“The Office” Writer Michael Schur Explains Why “SNL”’s 2008 ‘Japanese Office’ Parody ‘Didn't Track to Me'
The 2008 parody saw an all-White cast bring the hit sitcom to Japan
Saturday Night Live has always touched the zeitgeist — but did this parody of The Office miss the mark? One of the show’s writers, Michael Schur, thinks so.
On the Dec. 23 episode of The Lonely Island and Seth Meyers Podcast, Schur, 49, and CNN anchor Jake Tapper talked to Seth Meyers about which SNL Digital Shorts they loved the most. They called their selections the Lonely Island’s “Criterion Collection,” cribbing the name of the popular film distributor that focuses on sharing and preserving “important classic and contemporary films.” Schur — who was a writer and producer of The Office and created series like Parks and Recreation, The Good Place and The Man Inside — also worked at SNL early in his career.
During the podcast, Meyers, 50, asked his guests if they thought the May 2008 digital short “The Japanese Office” should make the cut. Schur and Tapper both didn’t think so, and the former expanded on what he saw as the issues with the sketch.

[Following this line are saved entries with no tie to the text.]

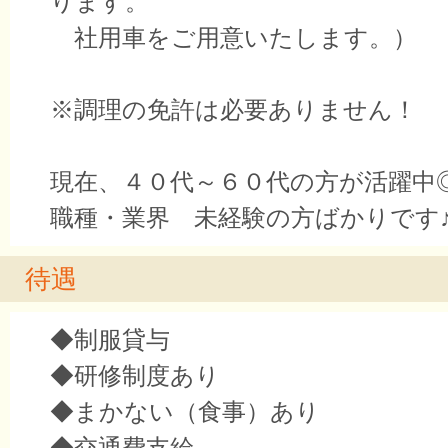
ります。
社用車をご用意いたします。）
※調理の免許は必要ありません！
現在、４０代～６０代の方が活躍中
職種・業界 未経験の方ばかりです
待遇
◆制服貸与
◆研修制度あり
◆まかない（食事）あり
◆交通費支給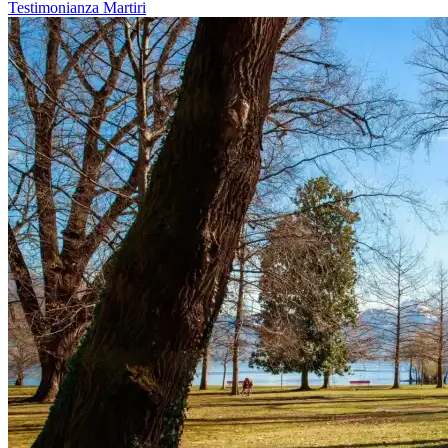
Testimonianza
Martiri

"I worked at SNL, but you still feel like SNL at some point at some level is an arbiter of what matters in the culture,” he explained. “And when [Carell] did 'The Japanese Office,' I remember being a little bit rankled.”
In the sketch, Ricky Gervais — who starred in the original BBC The Office, which aired from 2001 to 2003 — claims that the British Office actually copied from the (fake) Japanese Office, which is now being seen for the first time. Then, Carell — who was hosting the episode — is joined by Bill Hader as Dwight, Jason Sudeikis as Jim and Kristen Wiig as Pam in a send-up of The Office that’s entirely in Japanese. They revisit many of the show’s most famous jokes, while also doing calisthenics and performing karaoke. To end the clip, Gervais declares, "It's funny 'cause it's racist."
Schur said he “doesn't quite understand the premise of the sketch.” He explained, "It's like, 'They stole the show from me, but I stole it from the Japanese version,' but then all the actors in the Japanese version are White people. It sort of didn't track to me somehow."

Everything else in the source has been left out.